Session 1: The Palestine-Israel Conflict

Right at the pulse of current events, the first group sought to understand how the Palestine-Israel conflict is represented in terms of political and/or religious terminologies. Applying a combination of qualitative analysis (backed by quantitative statistical checks) and two different inductive data visualizations, an intriguing finding was made: Although the conflict is often portrayed as a religious conflict in Western media, communication on X speaks a different language. There was minimal use of traditionally religious language. Instead, the discourse was dominated by various political aspects. Especially, there was no direct connection between the terms ‘Muslim’ and ‘Jew’, indicating that the conflict wasn’t being commented on as a religious war between Jews and Muslims.

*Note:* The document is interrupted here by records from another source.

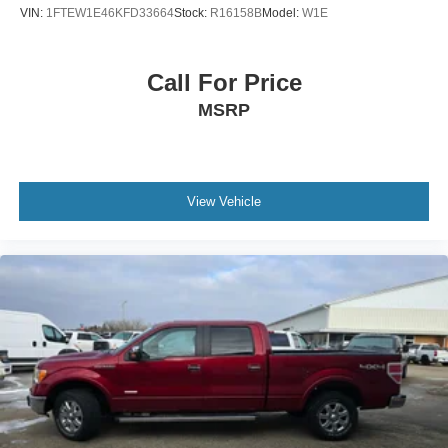
Emergency communication system: SYNC 3 911 Assist
VIN:
1FTEW1E46KFD33664
Stock:
R16158B
Model:
W1E
Front anti-roll bar
Front wheel independent suspension
Call For Price
Low tire pressure warning
MSRP
Occupant sensing airbag
Overhead airbag
Remote Start System
Brake assist
View Vehicle
Electronic Stability Control
Exterior Parking Camera Rear
Auto High-beam Headlights
Delay-off headlights
Front fog lights
Fully automatic headlights
Panic alarm
Security system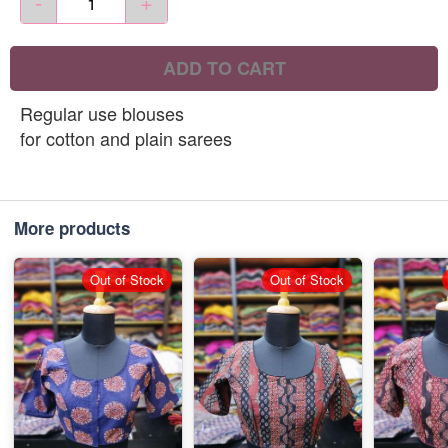
-
+
ADD TO CART
Regular use blouses
for cotton and plain sarees
More products
Out of Stock
Out of Stock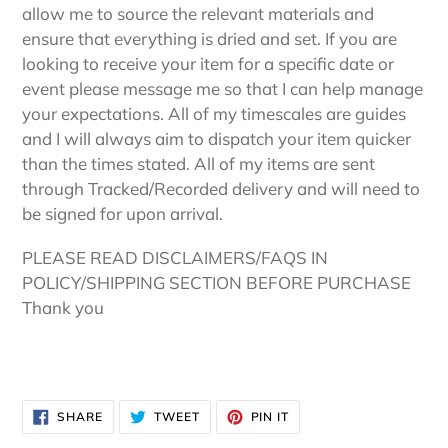
allow me to source the relevant materials and
ensure that everything is dried and set. If you are
looking to receive your item for a specific date or
event please message me so that I can help manage
your expectations. All of my timescales are guides
and I will always aim to dispatch your item quicker
than the times stated. All of my items are sent
through Tracked/Recorded delivery and will need to
be signed for upon arrival.
PLEASE READ DISCLAIMERS/FAQS IN
POLICY/SHIPPING SECTION BEFORE PURCHASE
Thank you
SHARE
TWEET
PIN
SHARE
TWEET
PIN IT
ON
ON
ON
FACEBOOK
TWITTER
PINTEREST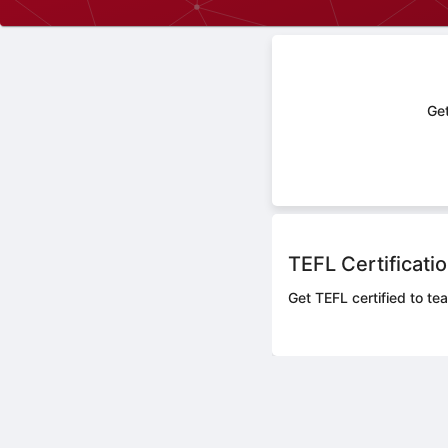
Get
TEFL Certificati
Get TEFL certified to te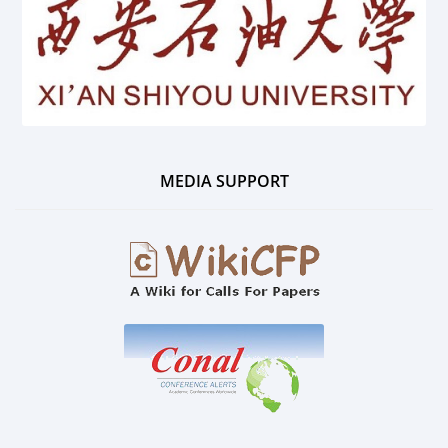
MEDIA SUPPORT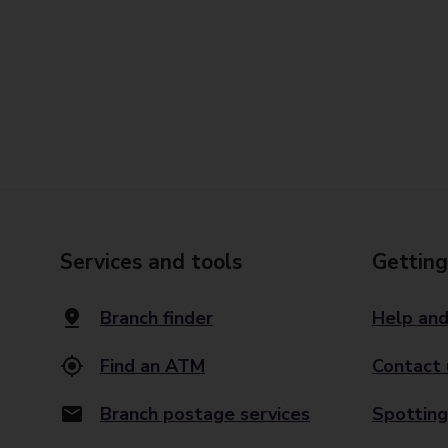
Services and tools
Getting
Branch finder
Help and
Find an ATM
Contact 
Branch postage services
Spotting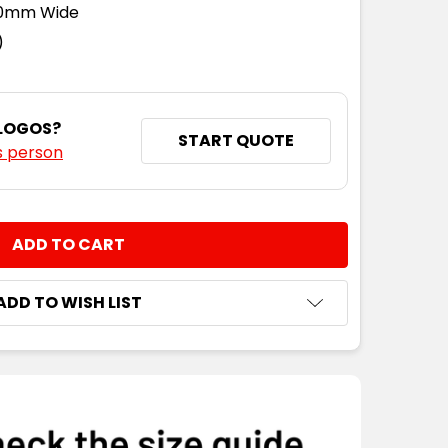
110mm Wide
)
 LOGOS?
START QUOTE
s person
NTITY:
ADD TO WISH LIST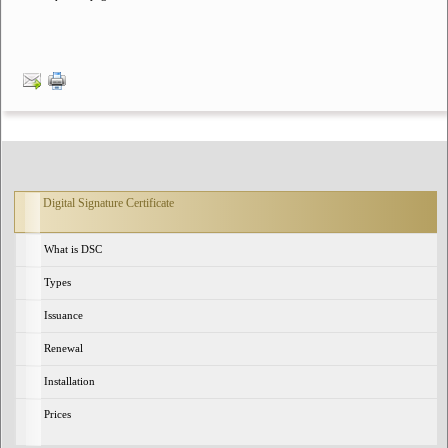
Digital Signature Certificate
What is DSC
Types
Issuance
Renewal
Installation
Prices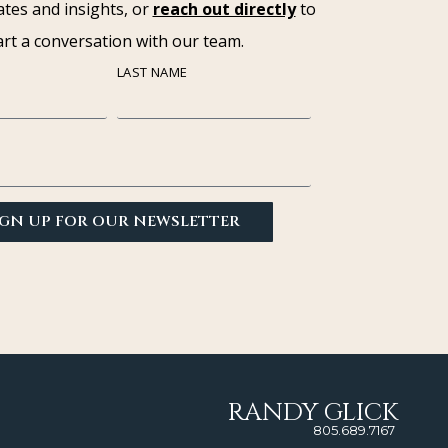
tes and insights, or
reach out directly
to
art a conversation with our team.
LAST NAME
IGN UP FOR OUR NEWSLETTER
RANDY GLICK
805.689.7167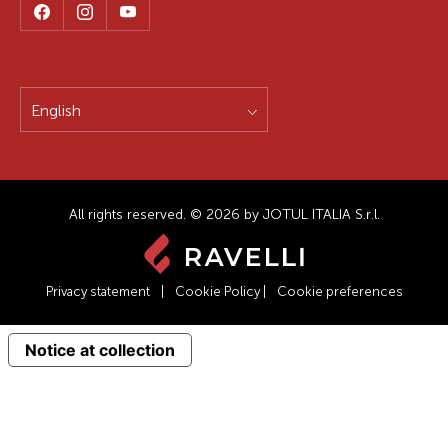
English
All rights reserved. © 2026 by JOTUL ITALIA S.r.l.
Privacy statement
|
Cookie Policy
|
Cookie preferences
Notice at collection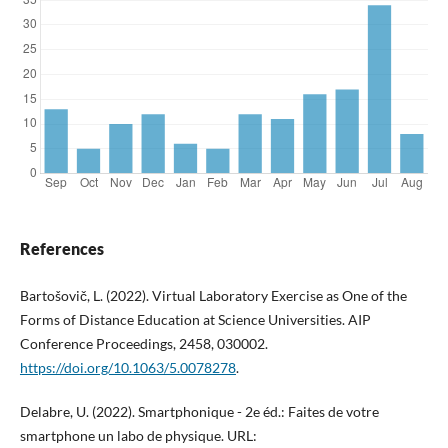
References
Bartošovič, L. (2022). Virtual Laboratory Exercise as One of the
Forms of Distance Education at Science Universities. AIP
Conference Proceedings, 2458, 030002.
https://doi.org/10.1063/5.0078278
.
Delabre, U. (2022). Smartphonique - 2e éd.: Faites de votre
smartphone un labo de physique. URL: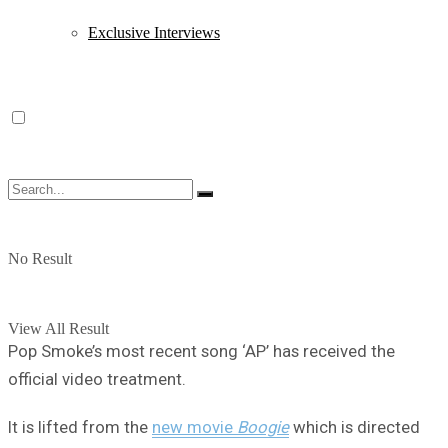
Exclusive Interviews
No Result
View All Result
Pop Smoke’s most recent song ‘AP’ has received the
official video treatment.
It is lifted from the
new movie
Boogie
which is directed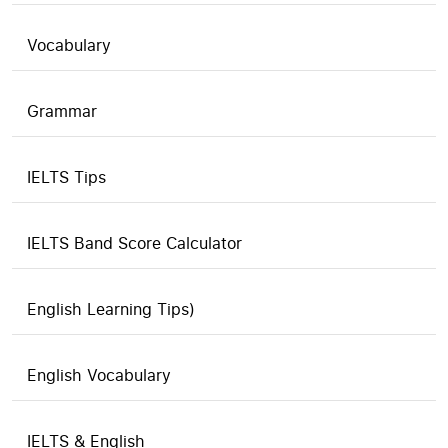
Vocabulary
Grammar
IELTS Tips
IELTS Band Score Calculator
English Learning Tips)
English Vocabulary
IELTS & English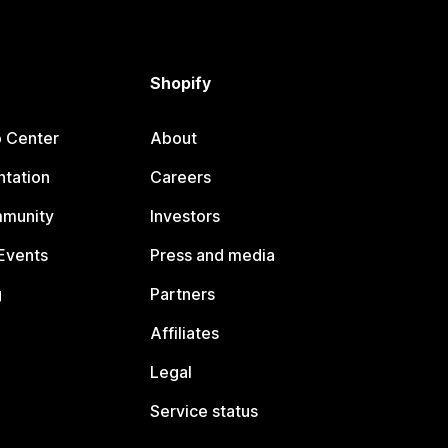
Shopify
p Center
About
tation
Careers
mmunity
Investors
Events
Press and media
g
Partners
Affiliates
Legal
Service status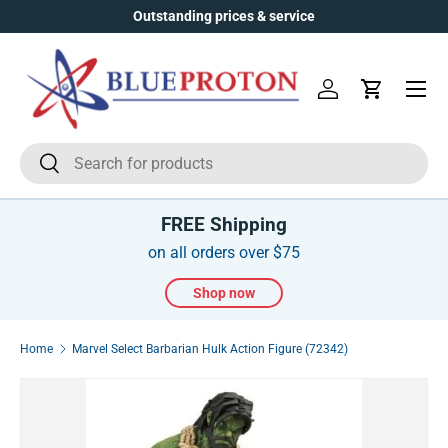
Outstanding prices & service
Skip to content
Menu
Log in
Cart
Search
Search
FREE Shipping
on all orders over $75
Shop now
Home
Marvel Select Barbarian Hulk Action Figure (72342)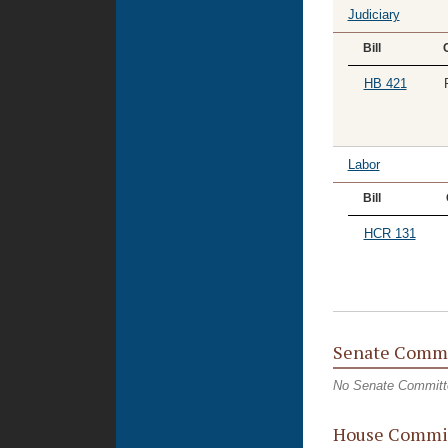
Judiciary
Bill
HB 421
Labor
Bill
HCR 131
Senate Commi
No Senate Committ
House Commit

Session 2: The Philosophical Discussion

The second group chose to focus less on current events and more on the ground-laying classification task of how to discern religious and political communication. Initially embarking on a philosophical journey, questioning the very concepts of religion and politics, they pondered whether these concepts should be identified via semantics or if semantics should be used to search for intent. In a practical session utilizing Tweets of the famous saying “Seek and You Shall find”, they employed different models with a named entity recognition approach. While some models, like ChatGPT, didn’t yield satisfactory results, others, like Bard, did a commendable job, albeit with a Christian-centric focus.

Session 3: Classifying the Palestine-Israel Conflict

The third group closed the round of presentations. And in doing so, they wonderfully combined the prior two group’s topics. The third group had set out to also design a Tweet classification pipeline using Tweets from the Palestine-Israel Conflict. Starting with a subset of Tweets, the group created a manually annotated training data set. From there on, their methodological approach involved using GPT-4 and OpenAI’s API to fine-tune a text classification algorithm specifically trained on the conflict. Their results strongly reinforced the findings of the first group while even going beyond them: the discourse was predominantly political, with minimal religious undertones, but was alarmingly violent.


Conclusion: The Intersection of Religion and Technology

The second day of our hackathon was a testament to the intricate interplay between theology, religious studies, and technology. As we delved into the vast world of social media data, it became evident that while technology equips us with powerful analytical tools, truly understanding religious language demands a profound grasp of theology and religious studies.

To all our readers, we leave you with a thought: In an age where tweets and posts shape perceptions, how can we ensure that the essence of religious dialogue is preserved and understood? The answer, perhaps, lies at the intersection of faith and code.